* **TO DO**: Write down exactly what lies from the line containing "出品はできる？規約違反に" to the end of the records, inclusive, and omit the pictures.

* **MATERIAL FOR THIS EXERCISE**:
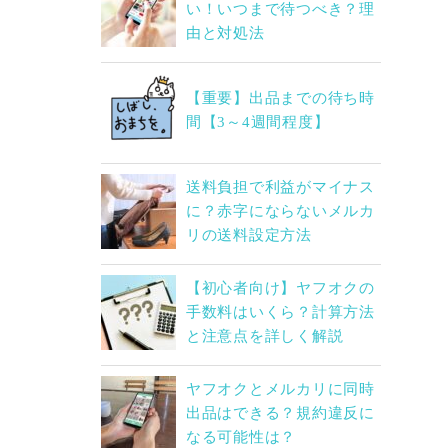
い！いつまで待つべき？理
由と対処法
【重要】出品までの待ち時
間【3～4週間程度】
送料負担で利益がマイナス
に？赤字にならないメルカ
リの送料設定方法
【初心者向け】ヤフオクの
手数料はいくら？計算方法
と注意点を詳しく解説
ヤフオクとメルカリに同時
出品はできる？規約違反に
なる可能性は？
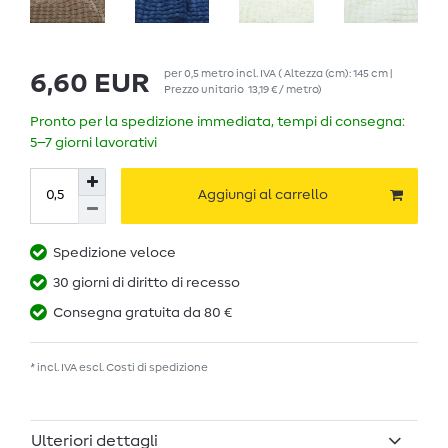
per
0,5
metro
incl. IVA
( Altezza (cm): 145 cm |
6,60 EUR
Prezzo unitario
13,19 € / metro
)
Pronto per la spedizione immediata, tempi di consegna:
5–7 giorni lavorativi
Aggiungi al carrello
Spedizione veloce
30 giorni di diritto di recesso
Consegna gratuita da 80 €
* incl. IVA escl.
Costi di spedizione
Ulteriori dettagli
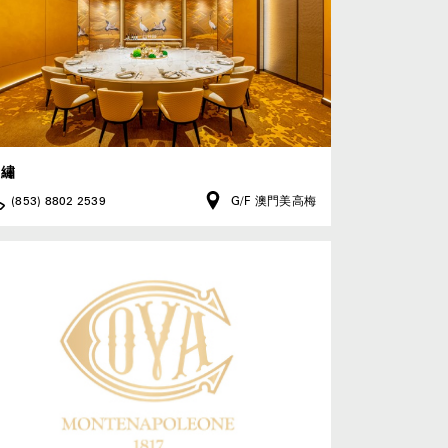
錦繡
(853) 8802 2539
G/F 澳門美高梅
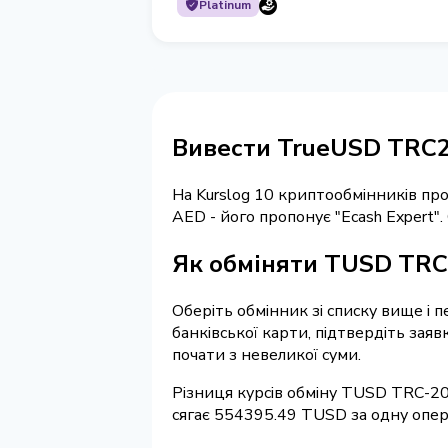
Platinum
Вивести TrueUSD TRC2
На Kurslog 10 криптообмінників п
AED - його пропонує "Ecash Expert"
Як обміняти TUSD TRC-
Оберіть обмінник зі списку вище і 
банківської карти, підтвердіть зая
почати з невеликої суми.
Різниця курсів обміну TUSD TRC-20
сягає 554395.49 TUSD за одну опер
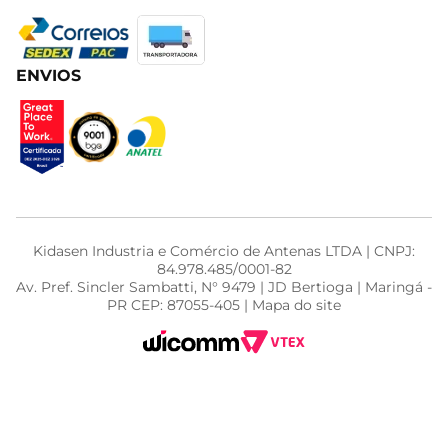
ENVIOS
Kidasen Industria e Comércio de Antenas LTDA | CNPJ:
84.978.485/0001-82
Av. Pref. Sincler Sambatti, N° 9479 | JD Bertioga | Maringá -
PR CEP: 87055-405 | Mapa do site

* **RESPONSE FOR THIS EXERCISE**:
出品はできる？規約違反に
なる可能性は？
per
0,5
metro
incl. IVA
( Altezza (cm): 145 cm |
6,60 EUR
Prezzo unitario
13,19 € / metro
)
Pronto per la spedizione immediata, tempi di consegna:
5–7 giorni lavorativi
Aggiungi al carrello
Spedizione veloce
30 giorni di diritto di recesso
Consegna gratuita da 80 €
* incl. IVA escl.
Costi di spedizione
Ulteriori dettagli
錦繡
(853) 8802 2539
G/F 澳門美高梅
Platinum
Вивести TrueUSD TRC2
На Kurslog 10 криптообмінників п
AED - його пропонує "Ecash Expert"
Як обміняти TUSD TRC-
Оберіть обмінник зі списку вище і 
банківської карти, підтвердіть зая
почати з невеликої суми.
Різниця курсів обміну TUSD TRC-20
сягає 554395.49 TUSD за одну опер
ENVIOS
Kidasen Industria e Comércio de Antenas LTDA | CNPJ:
84.978.485/0001-82
Av. Pref. Sincler Sambatti, N° 9479 | JD Bertioga | Maringá -
PR CEP: 87055-405 | Mapa do site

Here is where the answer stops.